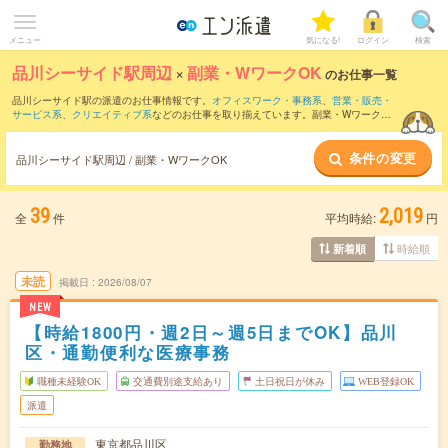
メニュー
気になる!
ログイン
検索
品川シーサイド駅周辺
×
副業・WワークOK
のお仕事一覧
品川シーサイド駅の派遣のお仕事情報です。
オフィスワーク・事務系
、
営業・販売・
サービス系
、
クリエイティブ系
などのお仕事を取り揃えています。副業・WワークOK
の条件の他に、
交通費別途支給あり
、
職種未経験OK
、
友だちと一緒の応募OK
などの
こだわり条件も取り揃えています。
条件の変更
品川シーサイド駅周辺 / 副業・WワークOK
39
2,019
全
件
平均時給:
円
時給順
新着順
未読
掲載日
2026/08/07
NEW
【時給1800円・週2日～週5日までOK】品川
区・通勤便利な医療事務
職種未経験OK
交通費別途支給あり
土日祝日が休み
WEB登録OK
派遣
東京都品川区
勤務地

::::

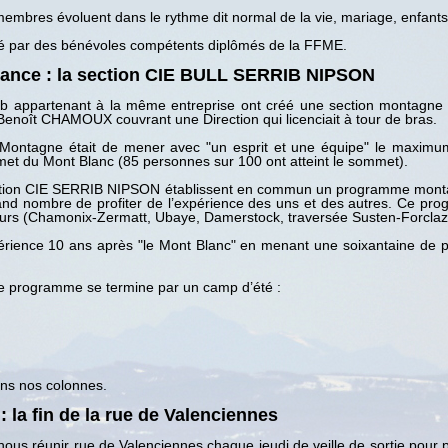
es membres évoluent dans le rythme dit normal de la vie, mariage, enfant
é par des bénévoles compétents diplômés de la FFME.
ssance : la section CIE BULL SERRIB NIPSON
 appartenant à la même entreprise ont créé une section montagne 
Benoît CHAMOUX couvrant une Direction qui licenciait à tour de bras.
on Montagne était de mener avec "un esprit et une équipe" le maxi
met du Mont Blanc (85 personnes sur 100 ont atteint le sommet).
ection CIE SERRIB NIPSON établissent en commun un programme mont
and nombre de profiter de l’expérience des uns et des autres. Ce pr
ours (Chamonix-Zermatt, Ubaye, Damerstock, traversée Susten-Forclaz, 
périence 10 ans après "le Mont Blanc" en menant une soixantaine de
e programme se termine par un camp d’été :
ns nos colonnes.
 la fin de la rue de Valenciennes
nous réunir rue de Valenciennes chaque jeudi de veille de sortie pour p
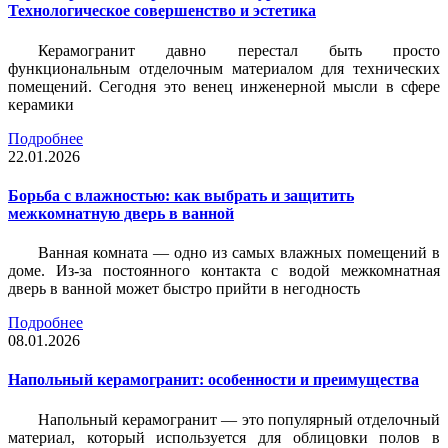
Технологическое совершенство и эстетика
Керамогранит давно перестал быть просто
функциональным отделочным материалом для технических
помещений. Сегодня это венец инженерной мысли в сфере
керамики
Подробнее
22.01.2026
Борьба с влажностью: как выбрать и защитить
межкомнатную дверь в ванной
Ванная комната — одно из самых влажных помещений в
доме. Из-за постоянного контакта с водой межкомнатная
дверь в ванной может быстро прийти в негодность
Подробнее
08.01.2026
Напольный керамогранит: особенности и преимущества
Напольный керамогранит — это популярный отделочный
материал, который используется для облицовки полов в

::::

▶ [Directions for this task] Among the records above, extract exactly the lines from the line with "межкомнатную дверь в ванной" to the line with "материал, который используется", both lines included, and leave out the rest.

▶ [Result of the exercise]
межкомнатную дверь в ванной
Ванная комната — одно из самых влажных помещений в
доме. Из-за постоянного контакта с водой межкомнатная
дверь в ванной может быстро прийти в негодность
Подробнее
08.01.2026
Напольный керамогранит: особенности и преимущества
Напольный керамогранит — это популярный отделочный
материал, который используется для облицовки полов в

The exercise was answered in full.